Nos discursos neonazistas brasileiros se associa aos nordestinos o mesmo imaginário preconceituoso que se costuma associar aos negros e aos índios. Os nordestinos seriam física e intelectualmente inferiores, caracterizados mais pela sensibilidade, pela emotividade, do que pela racionalidade. Os nordestinos seriam preguiçosos, vivendo às custas de ajudas vindas do Estado, amealhadas com os impostos e com o trabalho dos sulistas. A criação dos programas sociais nos governos do Partido dos Trabalhadores, notadamente do Bolsa Família, que contemplava uma grande quantidade de nordestinos, por ser o Nordeste a região onde se concentra uma parcela considerável dos mais pobres do país, potencializou esse discurso e o levou a ser mais efetivo. 

Os nordestinos, notadamente a sua classe política, seriam caracterizados pela corrupção (não é mera coincidência que a operação Lava Jato deu origem a chamada República de Curitiba, decantada em outdoor como a terra de combate a corrupção, era o justiceiro sulista contra os políticos corruptos do Nordeste, tal como o seu principal alvo, o ex-presidente Luís Inácio Lula da Silva), pelo atraso das ideias e práticas e pelo coronelismo. Os nordestinos não saberiam votar, se deixando levar não pela racionalidade, mas pela necessidade, nordestino votaria com o bucho e não com a cabeça. 

O fato da esquerda, do PT, ter vencido com votações expressivas no Nordeste, todas as últimas cinco eleições presidenciais, deu aos neonazistas brasileiros mais um argumento contra os nordestinos: eles, assim como eram os judeus (afinal Karl Marx era judeu), seriam comunistas. O movimento separatista nomeado de “o Sul é o meu país” surgiu da contrariedade de parcelas das classes médias desses estados com o fato de que essa região não consegue ser decisiva no processo eleitoral brasileiro, assim como os nove estados nordestinos são, notadamente, a Bahia.

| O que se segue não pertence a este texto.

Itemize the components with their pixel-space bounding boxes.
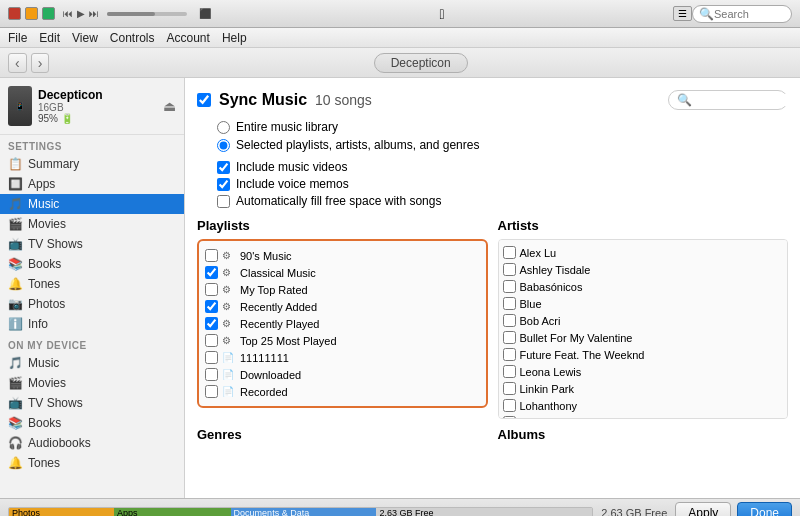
forward-button-nav[interactable]: ›	[31, 53, 50, 73]
artist-checkbox-3[interactable]	[503, 297, 516, 310]
sidebar-item-tvshows[interactable]: 📺 TV Shows	[0, 234, 184, 254]
menu-controls[interactable]: Controls	[110, 31, 155, 45]
playback-progress[interactable]	[107, 12, 187, 16]
sidebar-item-label: Audiobooks	[28, 436, 91, 450]
done-button[interactable]: Done	[737, 502, 792, 517]
include-videos-checkbox[interactable]	[217, 161, 230, 174]
photos-icon: 📷	[8, 297, 22, 311]
playback-controls: ⏮ ▶ ⏭ ⬛	[63, 8, 211, 19]
playlist-checkbox-6[interactable]	[205, 351, 218, 364]
list-item: 📄 Downloaded	[205, 366, 480, 383]
menu-help[interactable]: Help	[222, 31, 247, 45]
include-memos-checkbox[interactable]	[217, 178, 230, 191]
artist-checkbox-0[interactable]	[503, 246, 516, 259]
artists-box[interactable]: Alex Lu Ashley Tisdale Babasónicos Blue	[498, 239, 789, 419]
playlist-checkbox-1[interactable]	[205, 266, 218, 279]
artist-checkbox-2[interactable]	[503, 280, 516, 293]
autofill-checkbox[interactable]	[217, 195, 230, 208]
close-button[interactable]	[8, 7, 21, 20]
rewind-button[interactable]: ⏮	[63, 8, 73, 19]
device-header: 📱 Decepticon 16GB 95% 🔋 ⏏	[0, 78, 184, 135]
radio-entire-library-label: Entire music library	[236, 120, 338, 134]
playlist-checkbox-2[interactable]	[205, 283, 218, 296]
back-button[interactable]: ‹	[8, 53, 27, 73]
onmydevice-section-label: On My Device	[0, 334, 184, 353]
sidebar-item-ondevice-books[interactable]: 📚 Books	[0, 413, 184, 433]
menu-file[interactable]: File	[8, 31, 27, 45]
sidebar-item-label: Tones	[28, 277, 60, 291]
menu-account[interactable]: Account	[167, 31, 210, 45]
eject-button[interactable]: ⏏	[163, 98, 176, 114]
list-item: Bob Acri	[503, 312, 784, 329]
search-input[interactable]	[714, 8, 794, 20]
sidebar-item-label: Music	[28, 197, 59, 211]
free-space-label: 2.63 GB Free	[601, 507, 667, 517]
sidebar-item-ondevice-audiobooks[interactable]: 🎧 Audiobooks	[0, 433, 184, 453]
playlists-title: Playlists	[197, 218, 488, 233]
nav-bar: ‹ › Decepticon	[0, 48, 800, 78]
list-item: Linkin Park	[503, 380, 784, 397]
sidebar-item-ondevice-movies[interactable]: 🎬 Movies	[0, 373, 184, 393]
artist-checkbox-8[interactable]	[503, 382, 516, 395]
list-item: ⚙ Classical Music	[205, 264, 480, 281]
artist-label-8: Linkin Park	[520, 383, 574, 395]
sidebar-item-movies[interactable]: 🎬 Movies	[0, 214, 184, 234]
ondevice-books-icon: 📚	[8, 416, 22, 430]
artist-checkbox-6[interactable]	[503, 348, 516, 361]
search-box[interactable]: 🔍	[692, 5, 792, 23]
music-icon: 🎵	[8, 197, 22, 211]
forward-button[interactable]: ⏭	[89, 8, 99, 19]
sidebar-item-books[interactable]: 📚 Books	[0, 254, 184, 274]
device-tab[interactable]: Decepticon	[374, 53, 468, 73]
artist-checkbox-1[interactable]	[503, 263, 516, 276]
sidebar: 📱 Decepticon 16GB 95% 🔋 ⏏ Settings 📋 Sum…	[0, 78, 185, 498]
playlist-checkbox-4[interactable]	[205, 317, 218, 330]
sidebar-item-ondevice-tvshows[interactable]: 📺 TV Shows	[0, 393, 184, 413]
sidebar-item-label: Summary	[28, 157, 79, 171]
radio-selected-input[interactable]	[217, 139, 230, 152]
artist-checkbox-9[interactable]	[503, 399, 516, 412]
playlist-label-5: Top 25 Most Played	[240, 335, 337, 347]
sidebar-item-tones[interactable]: 🔔 Tones	[0, 274, 184, 294]
screen-button[interactable]: ⬛	[199, 8, 211, 19]
sidebar-item-label: Music	[28, 356, 59, 370]
sidebar-item-music[interactable]: 🎵 Music	[0, 194, 184, 214]
menu-edit[interactable]: Edit	[39, 31, 60, 45]
music-search-input[interactable]	[692, 94, 792, 106]
minimize-button[interactable]	[25, 7, 38, 20]
playlist-checkbox-8[interactable]	[205, 385, 218, 398]
artist-checkbox-5[interactable]	[503, 331, 516, 344]
playlist-checkbox-3[interactable]	[205, 300, 218, 313]
playlist-checkbox-0[interactable]	[205, 249, 218, 262]
artist-checkbox-7[interactable]	[503, 365, 516, 378]
artist-checkbox-10[interactable]	[503, 416, 516, 419]
sync-header: Sync Music 10 songs 🔍	[197, 90, 788, 110]
sidebar-item-info[interactable]: ℹ️ Info	[0, 314, 184, 334]
sidebar-item-summary[interactable]: 📋 Summary	[0, 154, 184, 174]
playlist-checkbox-7[interactable]	[205, 368, 218, 381]
sidebar-item-ondevice-music[interactable]: 🎵 Music	[0, 353, 184, 373]
list-item: Mc Gruff	[503, 414, 784, 419]
sidebar-item-apps[interactable]: 🔲 Apps	[0, 174, 184, 194]
playlist-gear-icon-0: ⚙	[222, 250, 236, 261]
list-item: Ashley Tisdale	[503, 261, 784, 278]
playlist-checkbox-5[interactable]	[205, 334, 218, 347]
sync-music-checkbox[interactable]	[197, 93, 211, 107]
apply-button[interactable]: Apply	[675, 502, 731, 517]
menu-view[interactable]: View	[72, 31, 98, 45]
radio-entire-library-input[interactable]	[217, 121, 230, 134]
sidebar-item-photos[interactable]: 📷 Photos	[0, 294, 184, 314]
sidebar-item-ondevice-tones[interactable]: 🔔 Tones	[0, 453, 184, 473]
settings-section-label: Settings	[0, 135, 184, 154]
artist-checkbox-4[interactable]	[503, 314, 516, 327]
artists-title: Artists	[498, 218, 789, 233]
playlist-label-2: My Top Rated	[240, 284, 308, 296]
list-view-button[interactable]: ☰	[673, 6, 692, 21]
genres-section: Genres	[197, 427, 488, 448]
music-search-box[interactable]: 🔍	[668, 90, 788, 110]
albums-title: Albums	[498, 427, 789, 442]
nav-buttons: ‹ ›	[8, 53, 49, 73]
maximize-button[interactable]	[42, 7, 55, 20]
bottom-bar: Photos Apps Documents & Data 2.63 GB Fre…	[0, 498, 800, 516]
play-button[interactable]: ▶	[77, 8, 85, 19]
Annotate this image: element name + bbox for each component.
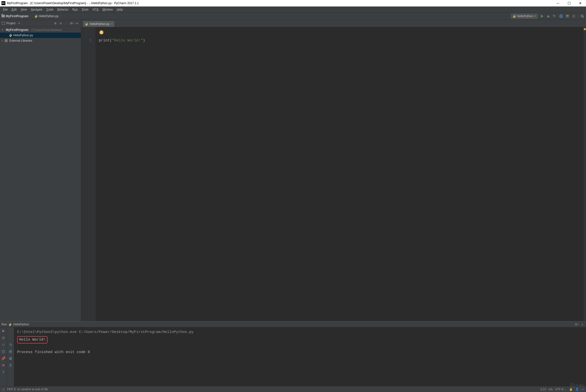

O estereótipo do baiano, a forma como os nordestinos são genericamente identificados em São Paulo, muito influencia para a percepção neonazista acerca dos nordestinos. Eles seriam sujos, pouco civilizados, perigosos, tendentes a violência e a criminalidade (o uso da faca peixeira seria uma possibilidade iminente) já que se concentrariam nas áreas de maior pobreza e exclusão das grandes metrópoles do país. Os nordestinos seriam feios, não atenderiam aos padrões estéticos ditados pelo arianismo (como pregava o nazismo), não atenderiam aos requisitos de branquitude e europeidade, a cabeça-chata, o raquitismo e o desengonçado do corpo do retirante, fariam dos nordestinos o exemplo de inferioridade natural e biológica. 

Ignorantes, seriam pouco afeito ao trabalho intelectual, voltados para o trabalho braçal e para as ocupações de menor prestígio. Por isso mesmo contribuiriam para o atraso cultural e tecnológico do país. Se não conseguimos ombrear com os países do Norte global, é porque somos habitados por sub-raças como os nordestinos e nortistas. 

O nordestino se constitui assim num bode expiatório para toda sorte de ressentimentos e frustrações de ordem social, cultural, política ou emocional-afetiva. Ele é sempre aquele que pode se culpar pela vida coletiva do país ou pela vida individual não estar conforme se sonha ou se deseja. O inferior, o indesejável, aquele a quem, em última instancia, se deseja a eliminação e o desaparecimento. 

O crescimento do neonazismo é um fenômeno preocupante em termos globais, não apenas no Brasil. É preciso não apenas a denuncia e a repressão, mas sobretudo o esclarecimento da população, através da educação, o que foi o nazismo e o que ele verdadeiramente significou na história da humanidade: morte, violência, discriminação, perseguição, guerra, o desrespeito aos preceitos básicos da civilização, dos direitos humanos e da convivência entre pessoas, povos e nações.

*Esse texto reflete, exclusivamente, a opinião do autor.